After numerous attempts at poverty reduction, the Federal Government of Nigeria created the National Social Investment Office in November 2015, to promote a more equitable distribution of resources to vulnerable populations. Unfortunately, the efforts of that office have been characterised by turbulence in recent times. Political, constitutional, structural, and administrative challenges have continued to bedevil efforts to reduce poverty. Specific difficulties relate to the poor continuity of programmes; the dearth of data; as well as comprehensive information on actual expenditure on social interventions. Other issues that disrupt the best of intentions and planning include the territorial nature of the various Ministries and Agencies in program implementation, inevitably resulting in siloed outcomes or duplicity; unreliable reporting, insufficient resource allocation; overlapping and skewed donor funding; the lack of effective, inclusive coordinating governance platforms; as well as the dearth of transparent and effective initiatives engaging in research, monitoring and the measurement of progress.

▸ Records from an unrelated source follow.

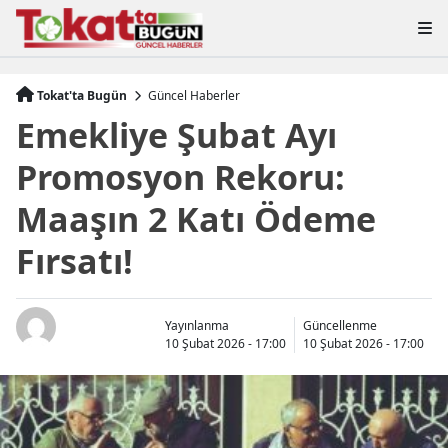
Tokat'ta Bugün
Güncel Haberler
Emekliye Şubat Ayı
Promosyon Rekoru:
Maaşın 2 Katı Ödeme
Fırsatı!
Yayınlanma
Güncellenme
10 Şubat 2026 - 17:00
10 Şubat 2026 - 17:00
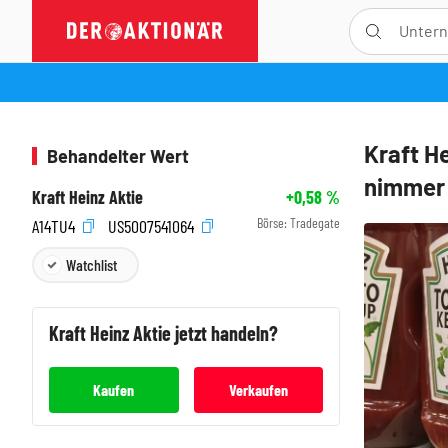
Kraft H
Behandelter Wert
nimmer
Kraft Heinz Aktie
+0,58
%
Börse:
Tradegate
A14TU4
US5007541064
Watchlist
Kraft Heinz
Aktie jetzt handeln?
Kaufen
Verkaufen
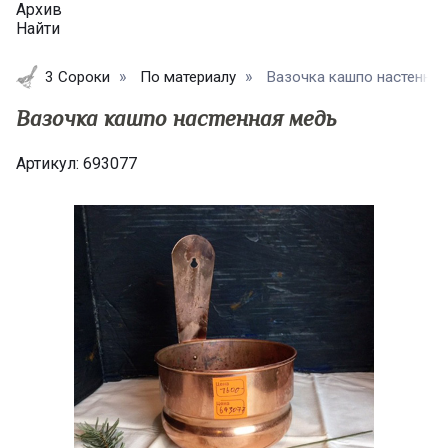
Архив
Найти
3 Сороки
По материалу
Вазочка кашпо настенная
Вазочка кашпо настенная медь
Артикул:
693077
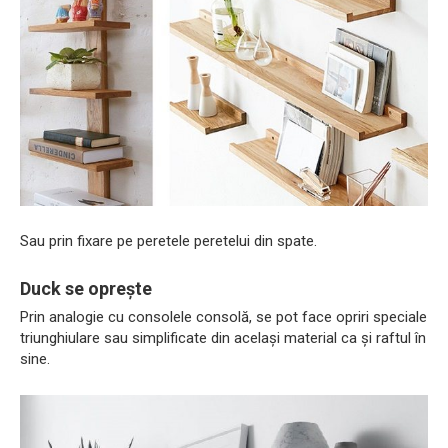
Sau prin fixare pe peretele peretelui din spate.
Duck se oprește
Prin analogie cu consolele consolă, se pot face opriri speciale
triunghiulare sau simplificate din același material ca și raftul în
sine.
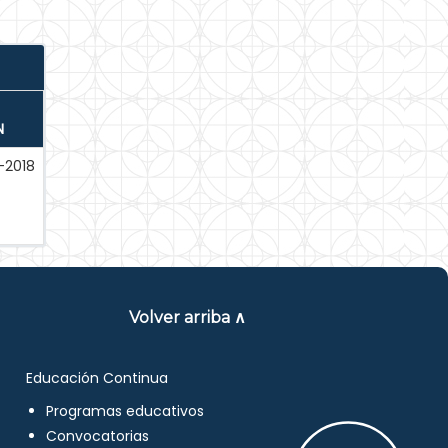
N
-2018
Volver arriba ∧
Educación Continua
Programas educativos
Convocatorias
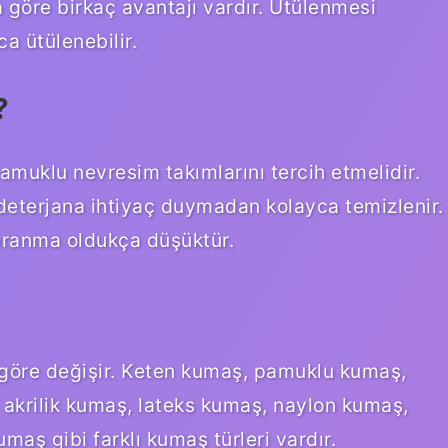
 göre birkaç avantajı vardır. Ütülenmesi
a ütülenebilir.
?
amuklu nevresim takımlarını tercih etmelidir.
deterjana ihtiyaç duymadan kolayca temizlenir.
ıpranma oldukça düşüktür.
e göre değişir. Keten kumaş, pamuklu kumaş,
akrilik kumaş, lateks kumaş, naylon kumaş,
aş gibi farklı kumaş türleri vardır.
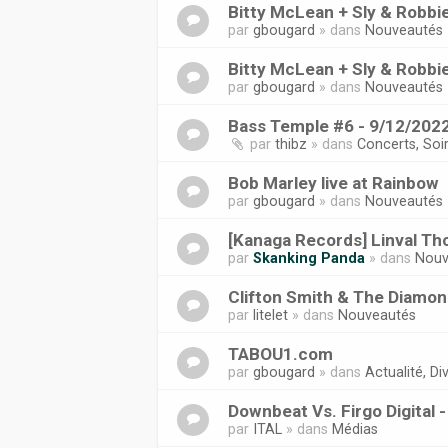
Bitty McLean + Sly & Robbi
par
gbougard
» dans
Nouveautés
Bitty McLean + Sly & Robbi
par
gbougard
» dans
Nouveautés
Bass Temple #6 - 9/12/2022
par
thibz
» dans
Concerts, Soi
Bob Marley live at Rainbow
par
gbougard
» dans
Nouveautés
[Kanaga Records] Linval Tho
par
Skanking Panda
» dans
Nouv
Clifton Smith & The Diamond
par
litelet
» dans
Nouveautés
TABOU1.com
par
gbougard
» dans
Actualité, Div
Downbeat Vs. Firgo Digital 
par
ITAL
» dans
Médias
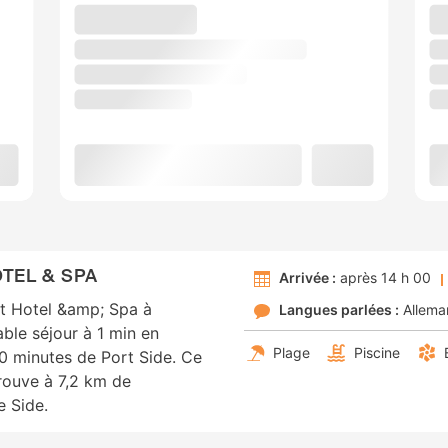
TEL & SPA
Arrivée :
après 14 h 00
t Hotel &amp; Spa à
Langues parlées :
Allema
ble séjour à 1 min en
Plage
Piscine
10 minutes de Port Side. Ce
trouve à 7,2 km de
e Side.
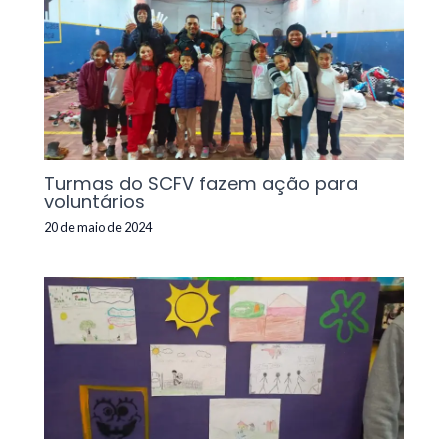
Turmas do SCFV fazem ação para
voluntários
20 de maio de 2024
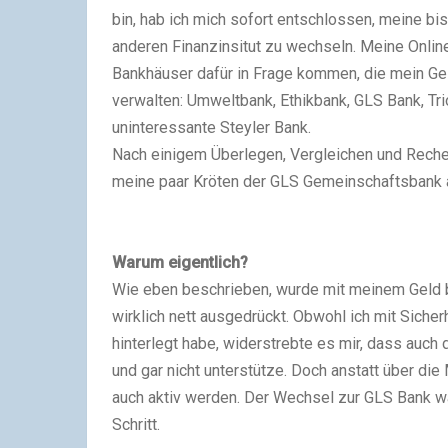
bin, hab ich mich sofort entschlossen, meine b
anderen Finanzinsitut zu wechseln. Meine Onlin
Bankhäuser dafür in Frage kommen, die mein Gel
verwalten: Umweltbank, Ethikbank, GLS Bank, Tri
uninteressante Steyler Bank.
Nach einigem Überlegen, Vergleichen und Recher
meine paar Kröten der GLS Gemeinschaftsbank 
Warum eigentlich?
Wie eben beschrieben, wurde mit meinem Geld b
wirklich nett ausgedrückt. Obwohl ich mit Sicher
hinterlegt habe, widerstrebte es mir, dass auch
und gar nicht unterstütze. Doch anstatt über d
auch aktiv werden. Der Wechsel zur GLS Bank war
Schritt.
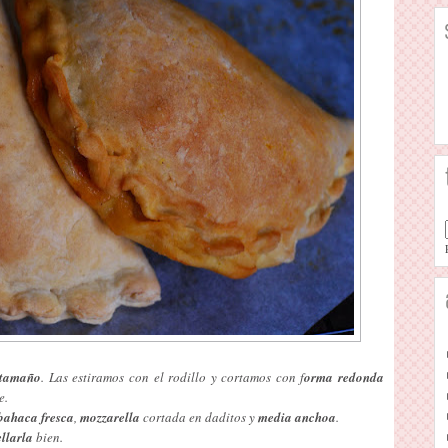
 tamaño
. Las estiramos con el rodillo y cortamos con f
orma redonda
e.
bahaca fresca
,
mozzarella
cortada en daditos y
media anchoa
.
llarla
bien.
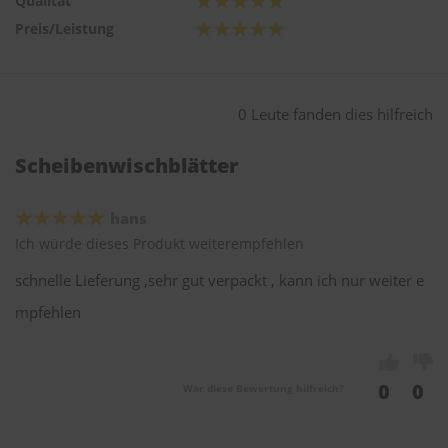
Qualität
Preis/Leistung
0 Leute fanden dies hilfreich
Scheibenwischblätter
hans
Ich würde dieses Produkt weiterempfehlen
schnelle Lieferung ,sehr gut verpackt , kann ich nur weiter e
mpfehlen
0
0
War diese Bewertung hilfreich?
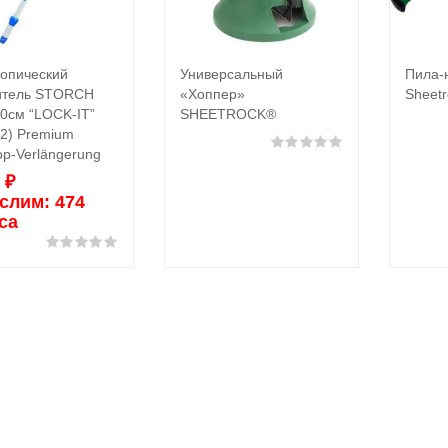
копический
Универсальный
Пила-
В корзину
Подробнее
итель STORCH
«Хоппер»
Sheet
0см “LOCK-IT”
SHEETROCK®
2) Premium
Оценка
0
из 5
op-Verlängerung
0
₽
слим:
474
са
Оценка
0
из 5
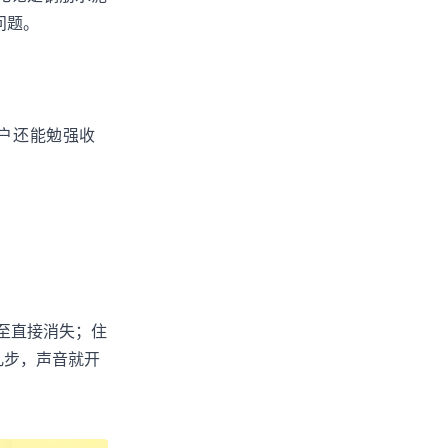
问题。
窗户还能勉强收
至直接消失；住
几步，声音就开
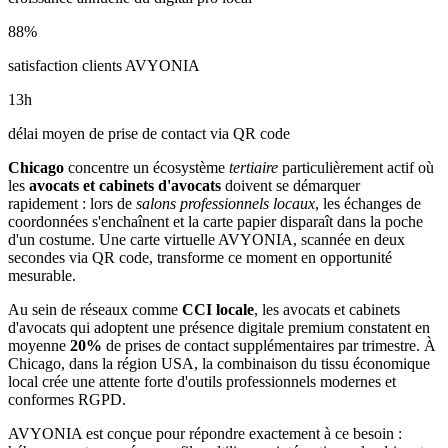
88
%
satisfaction clients AVYONIA
13
h
délai moyen de prise de contact via QR code
Chicago
concentre un écosystème
tertiaire
particulièrement actif où
les
avocats et cabinets d'avocats
doivent se démarquer
rapidement : lors de
salons professionnels locaux
, les échanges de
coordonnées s'enchaînent et la carte papier disparaît dans la poche
d'un costume. Une carte virtuelle AVYONIA, scannée en deux
secondes via QR code, transforme ce moment en opportunité
mesurable.
Au sein de réseaux comme
CCI locale
, les
avocats et cabinets
d'avocats
qui adoptent une présence digitale premium constatent en
moyenne
20
%
de prises de contact supplémentaires par trimestre. À
Chicago
, dans la région USA
, la combinaison
du tissu économique
local
crée une attente forte d'outils professionnels modernes et
conformes RGPD.
AVYONIA est conçue pour répondre exactement à ce besoin :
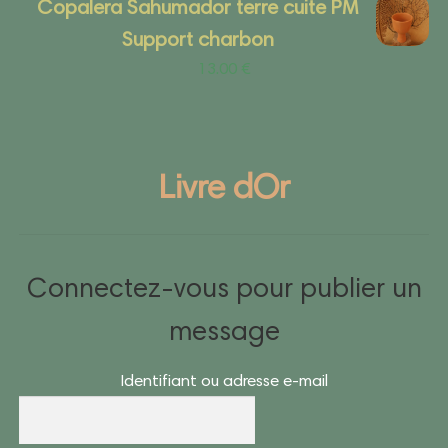
Copalera Sahumador terre cuite PM
Support charbon
13.00
€
Livre dOr
Connectez-vous pour publier un
message
Identifiant ou adresse e-mail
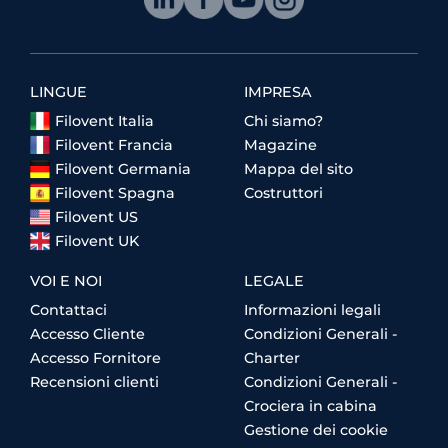
LINGUE
IMPRESA
Filovent Italia
Chi siamo?
Filovent Francia
Magazine
Filovent Germania
Mappa del sito
Filovent Spagna
Costruttori
Filovent US
Filovent UK
VOI E NOI
LEGALE
Contattaci
Informazioni legali
Accesso Cliente
Condizioni Generali -
Accesso Fornitore
Charter
Recensioni clienti
Condizioni Generali -
Crociera in cabina
Gestione dei cookie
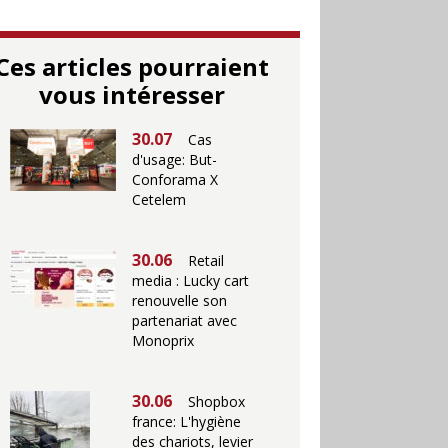
Ces articles pourraient
vous intéresser
30.07
Cas
d'usage: But-
Conforama X
Cetelem
30.06
Retail
media : Lucky cart
renouvelle son
partenariat avec
Monoprix
30.06
Shopbox
france: L'hygiène
des chariots, levier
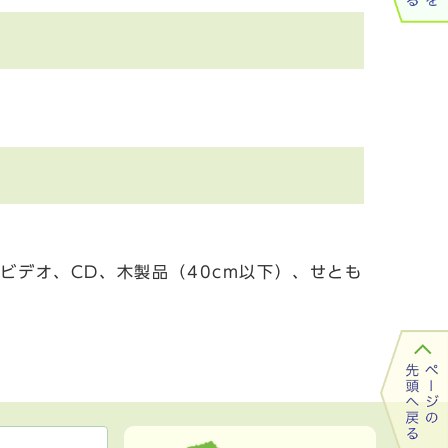
ビデオ、CD、木製品（40cm以下）、せとも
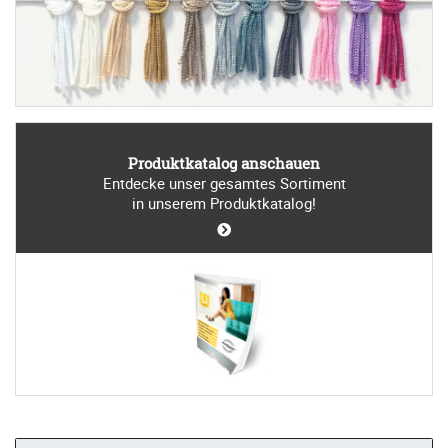
Produktkatalog anschauen
Entdecke unser gesamtes Sortiment
in unserem Produktkatalog!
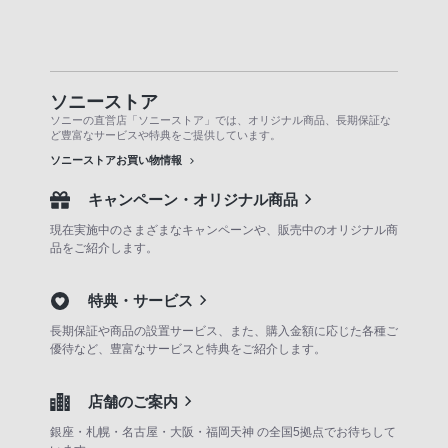
ソニーストア
ソニーの直営店「ソニーストア」では、オリジナル商品、長期保証な
ど豊富なサービスや特典をご提供しています。
ソニーストアお買い物情報
キャンペーン・オリジナル商品
現在実施中のさまざまなキャンペーンや、販売中のオリジナル商
品をご紹介します。
特典・サービス
長期保証や商品の設置サービス、また、購入金額に応じた各種ご
優待など、豊富なサービスと特典をご紹介します。
店舗のご案内
銀座・札幌・名古屋・大阪・福岡天神 の全国5拠点でお待ちして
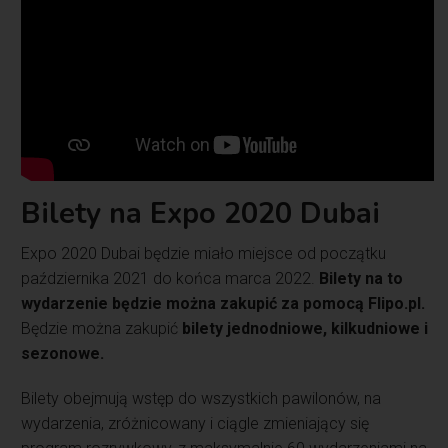
Bilety na Expo 2020 Dubai
Expo 2020 Dubai będzie miało miejsce od początku
października 2021 do końca marca 2022.
Bilety na to
wydarzenie będzie można zakupić za pomocą Flipo.pl.
Będzie można zakupić
bilety jednodniowe, kilkudniowe i
sezonowe.
Bilety obejmują wstęp do wszystkich pawilonów, na
wydarzenia, zróżnicowany i ciągle zmieniający się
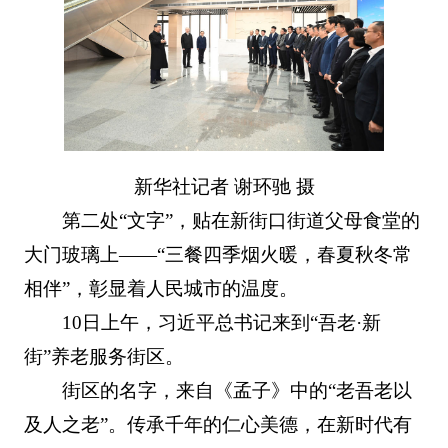
新华社记者 谢环驰 摄
第二处“文字”，贴在新街口街道父母食堂的
大门玻璃上——“三餐四季烟火暖，春夏秋冬常
相伴”，彰显着人民城市的温度。
10日上午，习近平总书记来到“吾老·新
街”养老服务街区。
街区的名字，来自《孟子》中的“老吾老以
及人之老”。传承千年的仁心美德，在新时代有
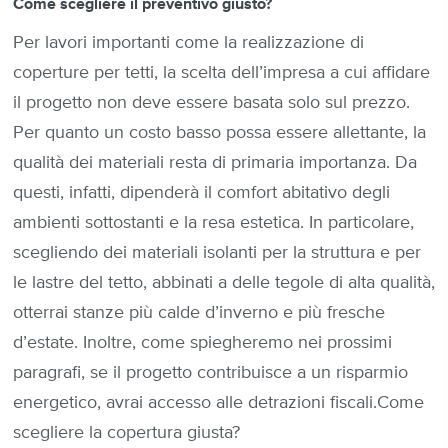
Come scegliere il preventivo giusto?
Per lavori importanti come la realizzazione di
coperture per tetti, la scelta dell’impresa a cui affidare
il progetto non deve essere basata solo sul prezzo.
Per quanto un costo basso possa essere allettante, la
qualità dei materiali resta di primaria importanza. Da
questi, infatti, dipenderà il comfort abitativo degli
ambienti sottostanti e la resa estetica. In particolare,
scegliendo dei materiali isolanti per la struttura e per
le lastre del tetto, abbinati a delle tegole di alta qualità,
otterrai stanze più calde d’inverno e più fresche
d’estate. Inoltre, come spiegheremo nei prossimi
paragrafi, se il progetto contribuisce a un risparmio
energetico, avrai accesso alle detrazioni fiscali.Come
scegliere la copertura giusta?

Poverty remains endemic and pervading, irrespective of culture, religion, or political affiliation. Incongruously, social interventions in Nigeria have been characterized by a culture of entrenched partisanship, nepotism, and a sense of entitlement. Despite numerous initiatives targeting the poor, powerful individuals (often parading as politicians) frequently exploit social investment programs for personal political gain, rather than for supporting those in need. Sound political will is now necessary to ensure that only the truly deserving receive government support. The narrative in the Nigerian social space must shift towards insulating poverty reduction from politics. It is time to establish a fresh social contract between the government and its citizens. The powerful must focus on serving all Nigerians, not just their party or vested interests. With poverty affecting 63% of the population (133 million people) according to the 2022 multi-dimensional poverty index, authentic service must remain at the core of all government undertakings.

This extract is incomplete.